-- Opening Marker --

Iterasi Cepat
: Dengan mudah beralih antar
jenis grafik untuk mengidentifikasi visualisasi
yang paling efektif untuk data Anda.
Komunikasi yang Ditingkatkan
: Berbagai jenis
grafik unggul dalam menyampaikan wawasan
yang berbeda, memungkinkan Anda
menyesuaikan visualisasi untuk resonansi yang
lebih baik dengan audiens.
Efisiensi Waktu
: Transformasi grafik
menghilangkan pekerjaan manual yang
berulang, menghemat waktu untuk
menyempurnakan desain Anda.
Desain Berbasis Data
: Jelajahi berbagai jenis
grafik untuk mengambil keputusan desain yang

-- Closing Marker --

Task to carry out:
Determine how many lines of the data above hold the word "Anda". Output that number only.

Worked solution:
3